» **EXERCISE DETAILS**: Up to and including the final line, retype each line of the records below, starting with the one that contains "The most common for homes, the".

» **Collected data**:
* * * * * * *
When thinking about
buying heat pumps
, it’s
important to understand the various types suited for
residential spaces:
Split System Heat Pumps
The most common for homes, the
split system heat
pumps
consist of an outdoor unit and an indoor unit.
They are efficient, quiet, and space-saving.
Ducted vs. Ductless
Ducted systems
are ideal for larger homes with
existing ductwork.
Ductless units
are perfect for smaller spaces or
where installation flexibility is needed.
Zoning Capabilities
* * * * * * *
» **ANSWER FOR THIS EXERCISE**:
The most common for homes, the
split system heat
pumps
consist of an outdoor unit and an indoor unit.
They are efficient, quiet, and space-saving.
Ducted vs. Ductless
Ducted systems
are ideal for larger homes with
existing ductwork.
Ductless units
are perfect for smaller spaces or
where installation flexibility is needed.
Zoning Capabilities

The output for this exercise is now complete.